THE TASK >> Please state in a single number how many lines of the entries below include the word "Servisi".
==*==
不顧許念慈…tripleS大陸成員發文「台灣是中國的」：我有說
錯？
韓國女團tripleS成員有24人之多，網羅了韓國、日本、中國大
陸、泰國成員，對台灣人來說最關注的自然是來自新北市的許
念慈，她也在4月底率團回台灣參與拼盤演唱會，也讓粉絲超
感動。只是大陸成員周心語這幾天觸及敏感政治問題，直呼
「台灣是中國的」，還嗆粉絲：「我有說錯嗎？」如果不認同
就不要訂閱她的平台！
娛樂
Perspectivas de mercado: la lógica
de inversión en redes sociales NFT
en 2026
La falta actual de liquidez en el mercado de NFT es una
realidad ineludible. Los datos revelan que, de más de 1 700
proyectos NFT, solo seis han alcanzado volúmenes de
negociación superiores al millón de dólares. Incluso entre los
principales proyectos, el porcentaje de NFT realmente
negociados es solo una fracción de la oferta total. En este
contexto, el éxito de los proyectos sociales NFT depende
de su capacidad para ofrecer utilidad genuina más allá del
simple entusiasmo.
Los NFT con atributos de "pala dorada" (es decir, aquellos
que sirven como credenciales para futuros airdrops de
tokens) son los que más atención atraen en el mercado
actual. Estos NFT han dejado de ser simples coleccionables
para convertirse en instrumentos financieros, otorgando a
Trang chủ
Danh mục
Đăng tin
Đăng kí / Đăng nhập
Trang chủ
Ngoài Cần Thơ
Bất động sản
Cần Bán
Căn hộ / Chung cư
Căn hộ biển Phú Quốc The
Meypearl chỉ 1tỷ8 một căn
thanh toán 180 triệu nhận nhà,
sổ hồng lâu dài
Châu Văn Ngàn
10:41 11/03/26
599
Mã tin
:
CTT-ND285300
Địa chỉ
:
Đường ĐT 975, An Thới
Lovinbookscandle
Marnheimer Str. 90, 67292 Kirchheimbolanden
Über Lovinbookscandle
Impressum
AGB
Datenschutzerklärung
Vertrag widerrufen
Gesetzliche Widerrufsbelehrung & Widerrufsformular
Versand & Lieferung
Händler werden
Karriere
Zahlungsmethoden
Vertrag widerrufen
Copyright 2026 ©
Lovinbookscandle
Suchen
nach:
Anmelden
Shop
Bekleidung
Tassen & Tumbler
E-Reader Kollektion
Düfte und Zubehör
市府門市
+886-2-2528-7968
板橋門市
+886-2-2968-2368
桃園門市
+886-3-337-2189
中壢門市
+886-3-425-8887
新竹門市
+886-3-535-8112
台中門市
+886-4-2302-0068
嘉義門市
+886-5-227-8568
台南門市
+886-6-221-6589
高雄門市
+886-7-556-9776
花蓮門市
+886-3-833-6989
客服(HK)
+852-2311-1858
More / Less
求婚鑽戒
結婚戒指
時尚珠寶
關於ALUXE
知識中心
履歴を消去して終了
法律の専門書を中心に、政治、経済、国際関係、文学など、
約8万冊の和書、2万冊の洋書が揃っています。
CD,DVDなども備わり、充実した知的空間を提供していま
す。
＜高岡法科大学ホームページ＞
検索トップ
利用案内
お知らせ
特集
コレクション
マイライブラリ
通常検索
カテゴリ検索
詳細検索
==*==
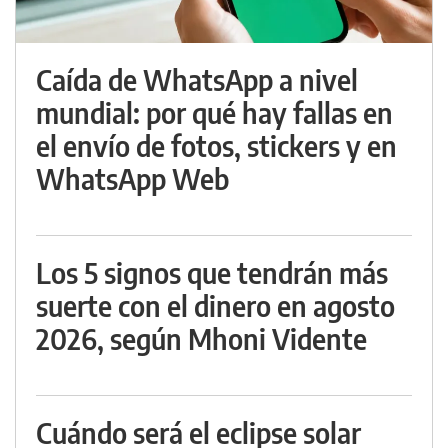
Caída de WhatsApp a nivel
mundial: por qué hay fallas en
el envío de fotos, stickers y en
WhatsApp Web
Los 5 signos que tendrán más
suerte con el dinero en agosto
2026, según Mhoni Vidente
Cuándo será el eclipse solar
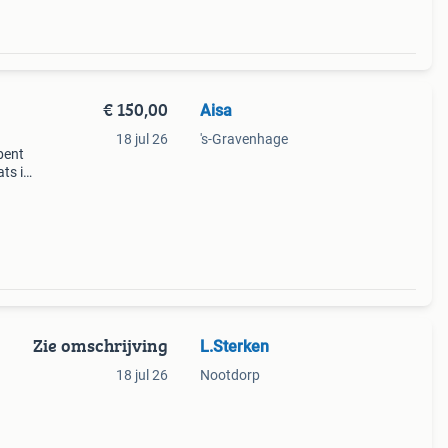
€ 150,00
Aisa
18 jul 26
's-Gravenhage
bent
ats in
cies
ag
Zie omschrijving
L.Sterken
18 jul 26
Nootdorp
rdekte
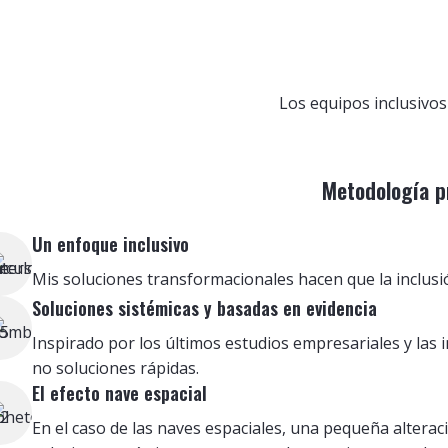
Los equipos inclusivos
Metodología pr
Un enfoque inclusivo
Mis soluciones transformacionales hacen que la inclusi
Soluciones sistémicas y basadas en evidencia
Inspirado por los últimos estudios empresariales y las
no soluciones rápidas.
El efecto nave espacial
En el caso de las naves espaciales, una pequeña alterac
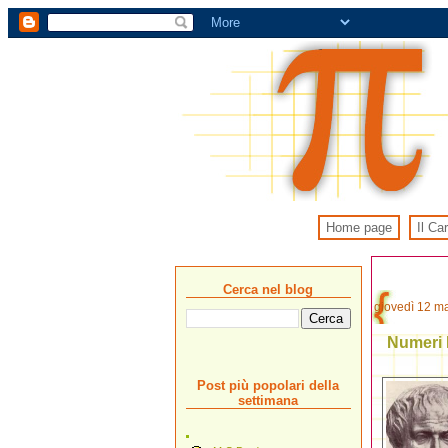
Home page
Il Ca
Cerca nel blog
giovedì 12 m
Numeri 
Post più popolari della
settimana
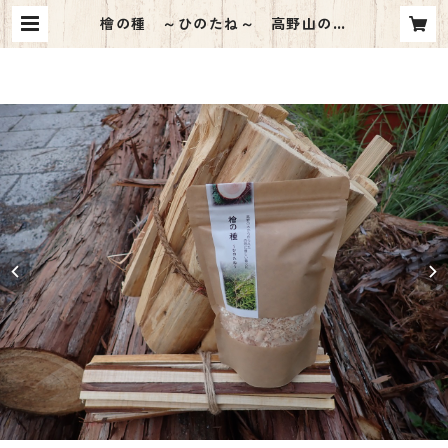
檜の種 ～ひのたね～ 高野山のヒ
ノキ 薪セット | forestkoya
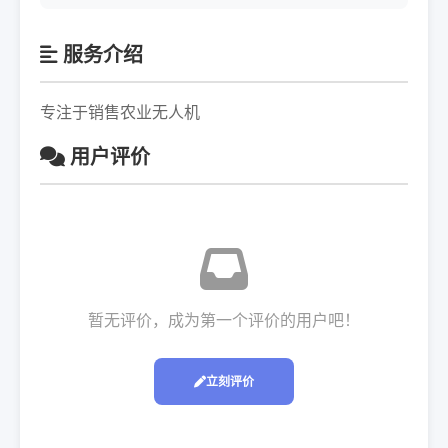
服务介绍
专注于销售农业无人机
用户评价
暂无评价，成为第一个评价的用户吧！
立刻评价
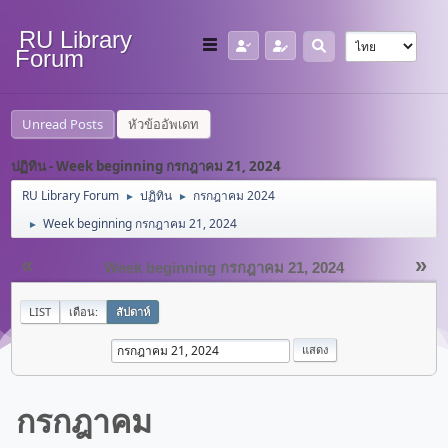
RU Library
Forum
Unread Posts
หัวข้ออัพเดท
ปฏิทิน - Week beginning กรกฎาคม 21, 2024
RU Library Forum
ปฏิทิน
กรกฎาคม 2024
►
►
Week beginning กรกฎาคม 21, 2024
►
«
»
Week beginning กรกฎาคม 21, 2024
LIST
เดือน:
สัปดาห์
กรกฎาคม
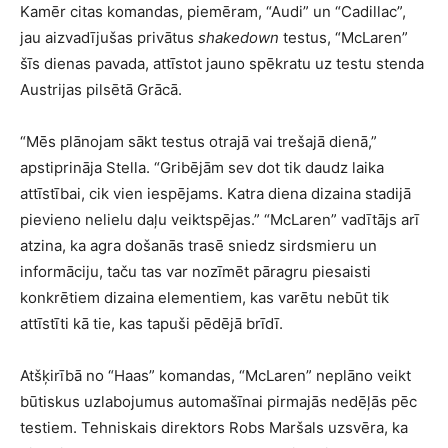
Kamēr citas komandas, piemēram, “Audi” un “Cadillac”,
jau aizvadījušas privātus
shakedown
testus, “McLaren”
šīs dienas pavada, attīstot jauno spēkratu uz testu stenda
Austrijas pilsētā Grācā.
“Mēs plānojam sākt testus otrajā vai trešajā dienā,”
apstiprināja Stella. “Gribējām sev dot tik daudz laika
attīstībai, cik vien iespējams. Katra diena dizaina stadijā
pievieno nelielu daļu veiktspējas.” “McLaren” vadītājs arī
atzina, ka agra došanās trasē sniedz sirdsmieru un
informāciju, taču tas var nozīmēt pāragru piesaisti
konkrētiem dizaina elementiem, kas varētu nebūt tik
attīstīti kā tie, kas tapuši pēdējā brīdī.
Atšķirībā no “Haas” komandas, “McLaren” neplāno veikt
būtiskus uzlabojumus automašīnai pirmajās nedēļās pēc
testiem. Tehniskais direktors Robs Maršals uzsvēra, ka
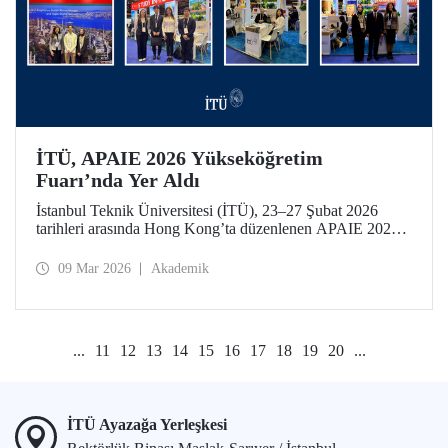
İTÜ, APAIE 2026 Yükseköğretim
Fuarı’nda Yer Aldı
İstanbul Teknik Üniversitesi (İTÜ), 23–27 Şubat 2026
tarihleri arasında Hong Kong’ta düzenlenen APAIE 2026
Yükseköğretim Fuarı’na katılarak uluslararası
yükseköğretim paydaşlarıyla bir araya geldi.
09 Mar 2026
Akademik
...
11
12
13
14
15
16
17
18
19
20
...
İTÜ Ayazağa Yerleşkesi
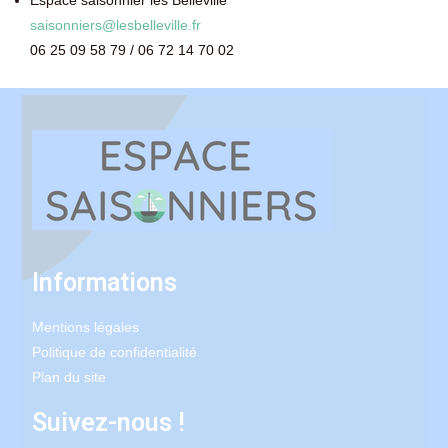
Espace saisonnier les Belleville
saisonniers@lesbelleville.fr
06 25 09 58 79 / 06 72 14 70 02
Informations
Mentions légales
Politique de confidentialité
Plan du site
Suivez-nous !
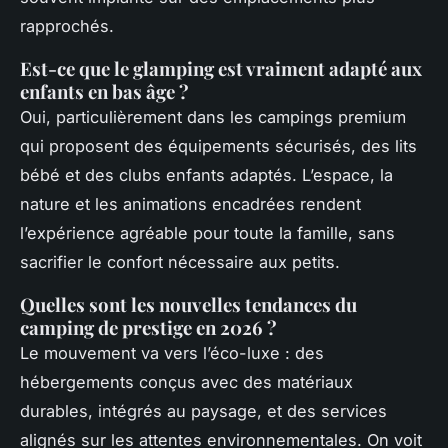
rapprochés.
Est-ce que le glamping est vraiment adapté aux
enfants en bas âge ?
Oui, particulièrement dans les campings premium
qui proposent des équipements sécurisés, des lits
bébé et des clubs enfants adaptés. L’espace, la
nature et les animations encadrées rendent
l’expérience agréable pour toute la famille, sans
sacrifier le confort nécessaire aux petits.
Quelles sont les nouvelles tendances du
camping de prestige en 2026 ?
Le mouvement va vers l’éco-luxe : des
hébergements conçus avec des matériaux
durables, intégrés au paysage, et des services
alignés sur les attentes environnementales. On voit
==*==
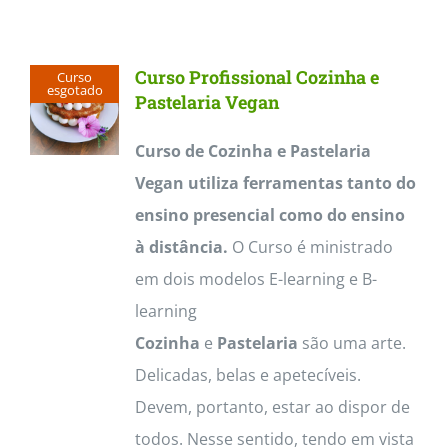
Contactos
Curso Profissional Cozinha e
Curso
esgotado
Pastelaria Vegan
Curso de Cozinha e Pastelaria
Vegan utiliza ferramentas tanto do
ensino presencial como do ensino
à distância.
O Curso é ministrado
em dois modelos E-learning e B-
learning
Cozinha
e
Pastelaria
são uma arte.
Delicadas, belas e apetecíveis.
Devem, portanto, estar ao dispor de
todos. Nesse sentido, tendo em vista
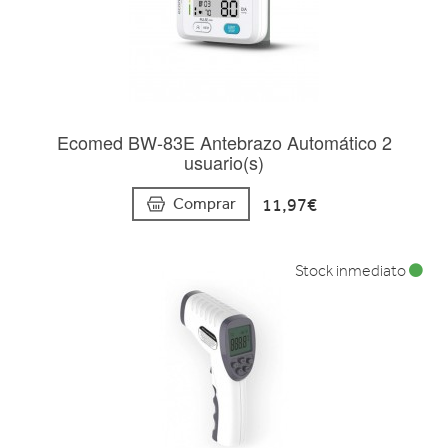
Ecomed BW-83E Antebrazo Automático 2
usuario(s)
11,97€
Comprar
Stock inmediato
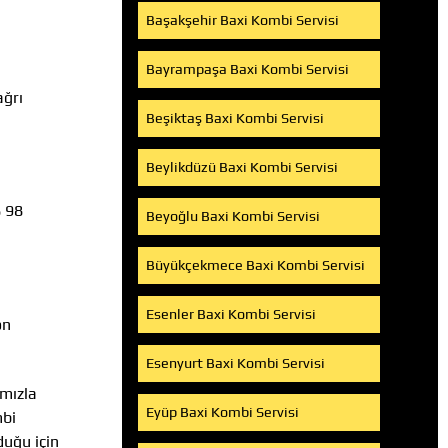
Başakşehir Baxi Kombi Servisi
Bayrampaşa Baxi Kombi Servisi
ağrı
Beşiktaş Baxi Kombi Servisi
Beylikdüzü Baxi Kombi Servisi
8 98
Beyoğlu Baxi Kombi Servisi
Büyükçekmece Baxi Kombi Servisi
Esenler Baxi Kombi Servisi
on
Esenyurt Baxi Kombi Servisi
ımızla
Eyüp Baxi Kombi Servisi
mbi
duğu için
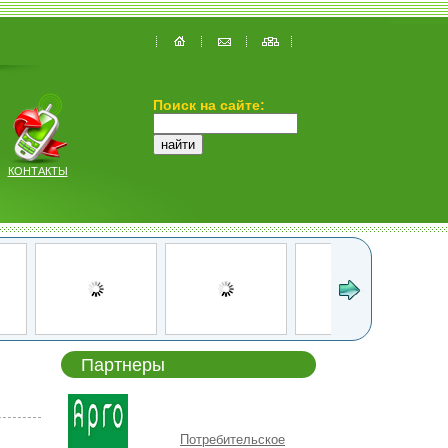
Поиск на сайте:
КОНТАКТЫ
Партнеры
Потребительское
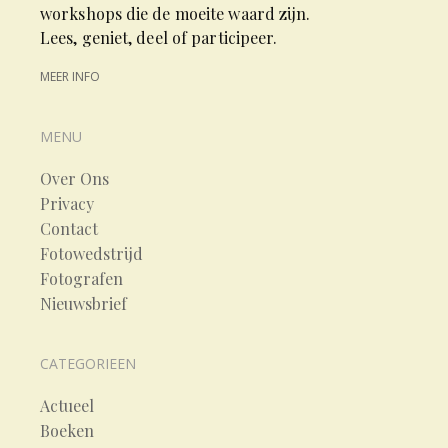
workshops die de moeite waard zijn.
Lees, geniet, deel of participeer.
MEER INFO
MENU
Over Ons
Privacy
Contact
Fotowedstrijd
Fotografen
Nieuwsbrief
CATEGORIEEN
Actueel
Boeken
==*==
YOUR SOLUTION >> 9